Maltempo, Corsaro dall’Anci: “Vicini a coloro che operano per gestire le emergenze”

“Seguiamo con grande attenzione e con una viva preoccupazione ciò che sta accadendo in Piemonte a causa del maltempo. Siamo vicini alle forze di protezione civile, ai volontari e ai tanti cittadini che stanno vivendo ore difficili. Ringraziamo i sindaci impegnati in prima linea sul fronte dell’emergenza e, per quanto di nostra competenza, ci mettiamo fin da subito a loro completa disposizione per ogni azione che riterranno opportuno adottare a tutela dei loro territori e dell’incolumità pubblica”. Lo ha detto ieri in serata, in una nota, il sindaco di Vercelli e presidente di ANCI Piemonte, Andrea Corsaro.

 

“Questa mattina – prosegue Corsaro – effettuando un sopralluogo nei punti critici di Vercelli assieme alla protezione civile e alla polizia locale, il mio primo pensiero è andato agli sfollati dell’alessandrino, alla donna ancora dispersa a Sezzadio e, ovviamente, a tutti i sindaci dei Comuni colpiti dal maltempo. I territori e le loro aziende stanno vivendo un momento delicato: penso, ad esempio, alla Ferrero che ha sospeso la produzione nello stabilimento di Alba”.

 

“Nessuno di noi – conclude il presidente di ANCI Piemonte – dimentica quanto accaduto nel lontano ’94 o, più di recente, nel 2016. In ogni occasione, i sindaci hanno sempre dato un segnale straordinario, restando vicini alla comunità e affrontando le emergenze con estrema responsabilità. Come sempre, ANCI è pronta a fare squadra assieme alle altre istituzioni e ad ogni livello per non lasciare solo nessun Comune”.

 

 

 

Sul crollo del viadotto tra Savona ed Altare, autostrada A6, in Liguria (leggi qui), è intervenuto anche l’onorevole Paolo Tiramani chiedendo immediata chiarezza sulle cause: “Un tratto di viadotto lungo la Torino-Savona è crollato.

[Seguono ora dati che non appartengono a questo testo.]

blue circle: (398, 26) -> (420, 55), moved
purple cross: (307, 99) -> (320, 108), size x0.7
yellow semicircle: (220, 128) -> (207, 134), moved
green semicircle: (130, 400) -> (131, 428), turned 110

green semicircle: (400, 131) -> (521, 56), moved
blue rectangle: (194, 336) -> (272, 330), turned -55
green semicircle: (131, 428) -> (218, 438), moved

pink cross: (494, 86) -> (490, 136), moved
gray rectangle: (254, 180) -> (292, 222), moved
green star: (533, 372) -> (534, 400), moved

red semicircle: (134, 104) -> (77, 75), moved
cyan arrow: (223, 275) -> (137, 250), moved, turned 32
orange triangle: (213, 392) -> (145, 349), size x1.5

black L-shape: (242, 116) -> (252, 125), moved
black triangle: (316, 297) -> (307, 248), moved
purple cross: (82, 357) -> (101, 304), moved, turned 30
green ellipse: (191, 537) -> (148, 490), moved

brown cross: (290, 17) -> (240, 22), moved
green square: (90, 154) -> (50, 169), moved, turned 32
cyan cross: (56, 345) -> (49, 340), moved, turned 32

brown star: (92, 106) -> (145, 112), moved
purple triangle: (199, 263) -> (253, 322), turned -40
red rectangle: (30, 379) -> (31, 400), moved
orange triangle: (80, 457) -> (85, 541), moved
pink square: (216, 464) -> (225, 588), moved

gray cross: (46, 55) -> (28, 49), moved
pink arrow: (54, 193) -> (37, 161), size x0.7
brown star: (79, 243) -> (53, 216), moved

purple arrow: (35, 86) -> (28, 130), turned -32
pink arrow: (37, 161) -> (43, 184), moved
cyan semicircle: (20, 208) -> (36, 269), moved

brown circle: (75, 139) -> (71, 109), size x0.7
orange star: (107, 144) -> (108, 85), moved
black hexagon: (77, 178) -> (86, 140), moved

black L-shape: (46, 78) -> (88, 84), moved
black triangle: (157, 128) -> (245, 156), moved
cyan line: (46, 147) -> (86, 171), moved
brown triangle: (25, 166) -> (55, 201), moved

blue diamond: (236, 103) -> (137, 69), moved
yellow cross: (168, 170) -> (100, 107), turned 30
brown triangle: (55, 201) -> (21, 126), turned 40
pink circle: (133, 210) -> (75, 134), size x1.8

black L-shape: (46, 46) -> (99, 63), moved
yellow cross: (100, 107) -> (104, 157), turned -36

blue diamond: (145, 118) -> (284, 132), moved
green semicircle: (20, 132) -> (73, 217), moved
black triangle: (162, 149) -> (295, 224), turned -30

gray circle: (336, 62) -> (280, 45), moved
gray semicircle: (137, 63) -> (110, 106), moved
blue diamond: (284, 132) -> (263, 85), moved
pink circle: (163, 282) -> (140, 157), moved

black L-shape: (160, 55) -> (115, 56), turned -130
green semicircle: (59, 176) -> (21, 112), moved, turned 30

Per fortuna non ci sono state vittime ma si è trattato di un caso fortunato. La maggioranza giallofucsia accerti le cause del crollo, se dovuto alla manutenzione dell’infrastruttura o ad una frana. In tal caso la società che gestisce la tratta dovrebbe fare periodicamente studi idrogeologici delle aree circostanti. Fatto sta che l’attuale governo deve seriamente a pensare al bene del Paese e non a nazionalizzare la qualunque, banche, A. Mittal, Alitalia, come sta facendo. Si riappropri piuttosto dell’unica cosa di proprietà dello Stato, che crea gettito, e si impegni a dargli valore e decoro per la tutela degli automobilisti”.